+++ Materials provided +++
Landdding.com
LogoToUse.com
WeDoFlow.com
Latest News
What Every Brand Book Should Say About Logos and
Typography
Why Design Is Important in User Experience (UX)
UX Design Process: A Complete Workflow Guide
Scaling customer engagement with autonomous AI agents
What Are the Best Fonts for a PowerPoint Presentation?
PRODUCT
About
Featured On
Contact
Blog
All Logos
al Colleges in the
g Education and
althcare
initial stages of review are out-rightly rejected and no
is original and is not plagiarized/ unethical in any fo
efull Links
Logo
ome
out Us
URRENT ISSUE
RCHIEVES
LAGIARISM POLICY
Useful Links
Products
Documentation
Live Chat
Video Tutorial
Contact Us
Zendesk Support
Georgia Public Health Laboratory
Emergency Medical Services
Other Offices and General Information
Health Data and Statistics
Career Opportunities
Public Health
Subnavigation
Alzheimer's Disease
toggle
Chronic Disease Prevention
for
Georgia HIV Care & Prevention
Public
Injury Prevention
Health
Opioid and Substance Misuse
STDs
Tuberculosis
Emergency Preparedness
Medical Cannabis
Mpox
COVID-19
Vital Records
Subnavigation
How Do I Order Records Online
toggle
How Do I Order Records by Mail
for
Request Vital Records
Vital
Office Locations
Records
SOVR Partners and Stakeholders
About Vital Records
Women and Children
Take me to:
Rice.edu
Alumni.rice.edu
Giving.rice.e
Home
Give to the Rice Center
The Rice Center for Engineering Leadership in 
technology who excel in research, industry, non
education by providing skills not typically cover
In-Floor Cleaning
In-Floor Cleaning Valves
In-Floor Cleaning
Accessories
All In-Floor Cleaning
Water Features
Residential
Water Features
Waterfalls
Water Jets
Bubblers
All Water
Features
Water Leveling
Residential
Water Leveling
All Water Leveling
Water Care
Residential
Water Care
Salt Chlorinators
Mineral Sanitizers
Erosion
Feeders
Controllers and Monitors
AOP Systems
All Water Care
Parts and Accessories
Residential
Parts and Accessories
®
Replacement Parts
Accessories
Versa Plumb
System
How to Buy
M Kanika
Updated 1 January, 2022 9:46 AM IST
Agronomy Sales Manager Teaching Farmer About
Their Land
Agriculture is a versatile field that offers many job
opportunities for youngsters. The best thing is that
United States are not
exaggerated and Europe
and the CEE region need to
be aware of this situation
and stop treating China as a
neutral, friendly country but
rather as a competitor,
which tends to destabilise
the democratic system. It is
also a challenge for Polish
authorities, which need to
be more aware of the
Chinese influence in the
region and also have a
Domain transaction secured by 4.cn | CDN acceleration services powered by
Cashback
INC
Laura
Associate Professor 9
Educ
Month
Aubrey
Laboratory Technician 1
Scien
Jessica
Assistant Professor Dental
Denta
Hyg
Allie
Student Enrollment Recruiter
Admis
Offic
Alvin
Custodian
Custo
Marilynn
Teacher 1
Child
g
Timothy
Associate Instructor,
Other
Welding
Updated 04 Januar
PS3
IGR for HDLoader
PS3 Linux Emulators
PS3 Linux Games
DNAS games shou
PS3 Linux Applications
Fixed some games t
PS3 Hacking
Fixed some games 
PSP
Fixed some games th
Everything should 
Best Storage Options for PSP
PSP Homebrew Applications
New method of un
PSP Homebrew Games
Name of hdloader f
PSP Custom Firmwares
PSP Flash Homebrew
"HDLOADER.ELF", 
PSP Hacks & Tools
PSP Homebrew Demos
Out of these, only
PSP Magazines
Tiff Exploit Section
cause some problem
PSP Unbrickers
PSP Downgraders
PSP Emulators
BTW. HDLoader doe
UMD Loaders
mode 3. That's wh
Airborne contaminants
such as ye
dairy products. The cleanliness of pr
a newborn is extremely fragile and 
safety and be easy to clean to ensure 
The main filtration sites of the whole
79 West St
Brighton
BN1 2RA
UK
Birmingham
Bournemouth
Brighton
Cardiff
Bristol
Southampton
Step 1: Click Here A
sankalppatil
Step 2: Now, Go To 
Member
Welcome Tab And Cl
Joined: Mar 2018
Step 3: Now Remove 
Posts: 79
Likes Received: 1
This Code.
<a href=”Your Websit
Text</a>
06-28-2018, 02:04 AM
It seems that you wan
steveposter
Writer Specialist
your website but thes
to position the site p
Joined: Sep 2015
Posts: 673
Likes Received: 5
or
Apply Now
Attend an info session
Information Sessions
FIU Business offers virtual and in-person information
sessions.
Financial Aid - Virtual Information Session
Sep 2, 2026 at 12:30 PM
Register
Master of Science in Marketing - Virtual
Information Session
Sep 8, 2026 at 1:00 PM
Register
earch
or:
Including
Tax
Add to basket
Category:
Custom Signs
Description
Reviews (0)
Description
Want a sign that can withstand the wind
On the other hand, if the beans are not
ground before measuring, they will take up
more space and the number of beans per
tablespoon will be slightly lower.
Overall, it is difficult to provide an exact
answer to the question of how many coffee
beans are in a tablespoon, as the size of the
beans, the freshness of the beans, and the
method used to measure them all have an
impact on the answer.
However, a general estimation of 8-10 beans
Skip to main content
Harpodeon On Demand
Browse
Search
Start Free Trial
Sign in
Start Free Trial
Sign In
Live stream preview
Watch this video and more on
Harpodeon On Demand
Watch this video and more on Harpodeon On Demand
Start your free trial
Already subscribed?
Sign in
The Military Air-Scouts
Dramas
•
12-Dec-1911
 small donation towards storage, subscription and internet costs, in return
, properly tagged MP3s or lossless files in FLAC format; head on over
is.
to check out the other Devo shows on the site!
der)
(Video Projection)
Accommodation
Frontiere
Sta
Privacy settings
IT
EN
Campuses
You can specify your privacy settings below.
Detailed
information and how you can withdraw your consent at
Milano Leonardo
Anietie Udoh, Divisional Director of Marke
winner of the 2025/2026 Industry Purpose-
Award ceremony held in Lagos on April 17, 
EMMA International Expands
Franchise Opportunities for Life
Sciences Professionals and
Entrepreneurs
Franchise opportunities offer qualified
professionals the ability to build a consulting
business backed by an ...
+++
Work instructions: Output all entries exactly as given above.

Reply:
Landdding.com
LogoToUse.com
WeDoFlow.com
Latest News
What Every Brand Book Should Say About Logos and
Typography
Why Design Is Important in User Experience (UX)
UX Design Process: A Complete Workflow Guide
Scaling customer engagement with autonomous AI agents
What Are the Best Fonts for a PowerPoint Presentation?
PRODUCT
About
Featured On
Contact
Blog
All Logos
al Colleges in the
g Education and
althcare
initial stages of review are out-rightly rejected and no
is original and is not plagiarized/ unethical in any fo
efull Links
Logo
ome
out Us
URRENT ISSUE
RCHIEVES
LAGIARISM POLICY
Useful Links
Products
Documentation
Live Chat
Video Tutorial
Contact Us
Zendesk Support
Georgia Public Health Laboratory
Emergency Medical Services
Other Offices and General Information
Health Data and Statistics
Career Opportunities
Public Health
Subnavigation
Alzheimer's Disease
toggle
Chronic Disease Prevention
for
Georgia HIV Care & Prevention
Public
Injury Prevention
Health
Opioid and Substance Misuse
STDs
Tuberculosis
Emergency Preparedness
Medical Cannabis
Mpox
COVID-19
Vital Records
Subnavigation
How Do I Order Records Online
toggle
How Do I Order Records by Mail
for
Request Vital Records
Vital
Office Locations
Records
SOVR Partners and Stakeholders
About Vital Records
Women and Children
Take me to:
Rice.edu
Alumni.rice.edu
Giving.rice.e
Home
Give to the Rice Center
The Rice Center for Engineering Leadership in 
technology who excel in research, industry, non
education by providing skills not typically cover
In-Floor Cleaning
In-Floor Cleaning Valves
In-Floor Cleaning
Accessories
All In-Floor Cleaning
Water Features
Residential
Water Features
Waterfalls
Water Jets
Bubblers
All Water
Features
Water Leveling
Residential
Water Leveling
All Water Leveling
Water Care
Residential
Water Care
Salt Chlorinators
Mineral Sanitizers
Erosion
Feeders
Controllers and Monitors
AOP Systems
All Water Care
Parts and Accessories
Residential
Parts and Accessories
®
Replacement Parts
Accessories
Versa Plumb
System
How to Buy
M Kanika
Updated 1 January, 2022 9:46 AM IST
Agronomy Sales Manager Teaching Farmer About
Their Land
Agriculture is a versatile field that offers many job
opportunities for youngsters. The best thing is that
United States are not
exaggerated and Europe
and the CEE region need to
be aware of this situation
and stop treating China as a
neutral, friendly country but
rather as a competitor,
which tends to destabilise
the democratic system. It is
also a challenge for Polish
authorities, which need to
be more aware of the
Chinese influence in the
region and also have a
Domain transaction secured by 4.cn | CDN acceleration services powered by
Cashback
INC
Laura
Associate Professor 9
Educ
Month
Aubrey
Laboratory Technician 1
Scien
Jessica
Assistant Professor Dental
Denta
Hyg
Allie
Student Enrollment Recruiter
Admis
Offic
Alvin
Custodian
Custo
Marilynn
Teacher 1
Child
g
Timothy
Associate Instructor,
Other
Welding
Updated 04 Januar
PS3
IGR for HDLoader
PS3 Linux Emulators
PS3 Linux Games
DNAS games shou
PS3 Linux Applications
Fixed some games t
PS3 Hacking
Fixed some games 
PSP
Fixed some games th
Everything should 
Best Storage Options for PSP
PSP Homebrew Applications
New method of un
PSP Homebrew Games
Name of hdloader f
PSP Custom Firmwares
PSP Flash Homebrew
"HDLOADER.ELF", 
PSP Hacks & Tools
PSP Homebrew Demos
Out of these, only
PSP Magazines
Tiff Exploit Section
cause some problem
PSP Unbrickers
PSP Downgraders
PSP Emulators
BTW. HDLoader doe
UMD Loaders
mode 3. That's wh
Airborne contaminants
such as ye
dairy products. The cleanliness of pr
a newborn is extremely fragile and 
safety and be easy to clean to ensure 
The main filtration sites of the whole
79 West St
Brighton
BN1 2RA
UK
Birmingham
Bournemouth
Brighton
Cardiff
Bristol
Southampton
Step 1: Click Here A
sankalppatil
Step 2: Now, Go To 
Member
Welcome Tab And Cl
Joined: Mar 2018
Step 3: Now Remove 
Posts: 79
Likes Received: 1
This Code.
<a href=”Your Websit
Text</a>
06-28-2018, 02:04 AM
It seems that you wan
steveposter
Writer Specialist
your website but thes
to position the site p
Joined: Sep 2015
Posts: 673
Likes Received: 5
or
Apply Now
Attend an info session
Information Sessions
FIU Business offers virtual and in-person information
sessions.
Financial Aid - Virtual Information Session
Sep 2, 2026 at 12:30 PM
Register
Master of Science in Marketing - Virtual
Information Session
Sep 8, 2026 at 1:00 PM
Register
earch
or:
Including
Tax
Add to basket
Category:
Custom Signs
Description
Reviews (0)
Description
Want a sign that can withstand the wind
On the other hand, if the beans are not
ground before measuring, they will take up
more space and the number of beans per
tablespoon will be slightly lower.
Overall, it is difficult to provide an exact
answer to the question of how many coffee
beans are in a tablespoon, as the size of the
beans, the freshness of the beans, and the
method used to measure them all have an
impact on the answer.
However, a general estimation of 8-10 beans
Skip to main content
Harpodeon On Demand
Browse
Search
Start Free Trial
Sign in
Start Free Trial
Sign In
Live stream preview
Watch this video and more on
Harpodeon On Demand
Watch this video and more on Harpodeon On Demand
Start your free trial
Already subscribed?
Sign in
The Military Air-Scouts
Dramas
•
12-Dec-1911
 small donation towards storage, subscription and internet costs, in return
, properly tagged MP3s or lossless files in FLAC format; head on over
is.
to check out the other Devo shows on the site!
der)
(Video Projection)
Accommodation
Frontiere
Sta
Privacy settings
IT
EN
Campuses
You can specify your privacy settings below.
Detailed
information and how you can withdraw your consent at
Milano Leonardo
Anietie Udoh, Divisional Director of Marke
winner of the 2025/2026 Industry Purpose-
Award ceremony held in Lagos on April 17, 
EMMA International Expands
Franchise Opportunities for Life
Sciences Professionals and
Entrepreneurs
Franchise opportunities offer qualified
professionals the ability to build a consulting
business backed by an ...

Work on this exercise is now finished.